La biografía del vizconde Antonio Fernández de Heredia y Valdés, describe a un personaje decimonónico: Influyente en Asturias y diputado a Cortes; gobernador de diversas provincias; introductor de embajadores; maestro de ceremonias de la Casa Real de Amadeo I de Saboya?la de Bernardo Aza nos muestra en cambio a un hombre del siglo XX: accionista y emprendedor; político y periodista; perito agrícola, facultativo de minas y estudioso del Derecho; fundador del diario «Región» y del partido Derecha Regional Asturiana; diputado con Primo de Rivera. Acabó siendo fusilado en los sucesos de la cárcel de Madrid, en 1936; luego, su viuda Guadalupe mandó traer sus restos hasta la capilla de Villarejo (permítanme aquí un pequeño paréntesis: la historia de amor entre Bernardo Aza y Guadalupe Figaredo también da para escribir muchas líneas, aunque seguramente estas crónicas no son el marco adecuado).
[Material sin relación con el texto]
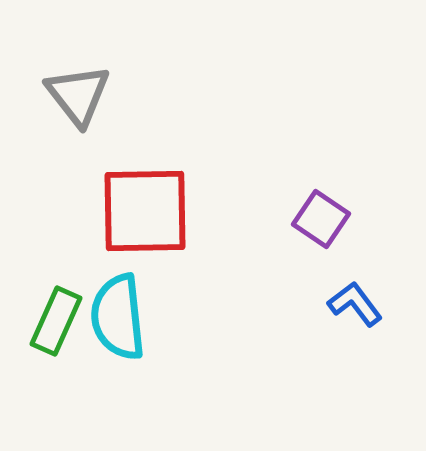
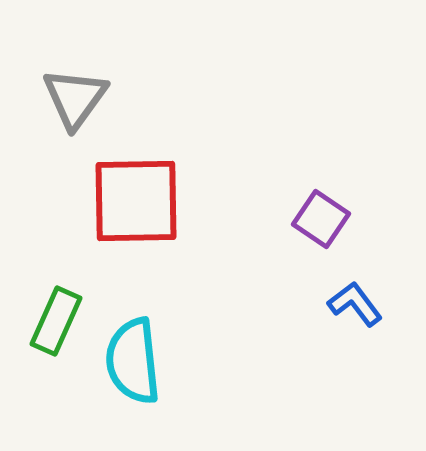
gray triangle: moved 3 px left, 3 px down; rotated 14 degrees clockwise
red square: moved 9 px left, 10 px up
cyan semicircle: moved 15 px right, 44 px down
No queda sitio para hacer la relación de otros personajes vinculados a la ermita de la Santísima Trinidad, pero con esto creo que ya es suficiente para demostrar que nos encontramos ante un elemento patrimonial e histórico de primer orden en nuestra cultura local y, en consecuencia, debemos exigir su inmediata restauración, aunque seguramente habrá quien prefiera quitarse el problema de encima, dejando que el tiempo haga su trabajo, pensando que lo mejor es seguir las palabras que dan título a la novela de Paul Bowles: «Déjala que caiga».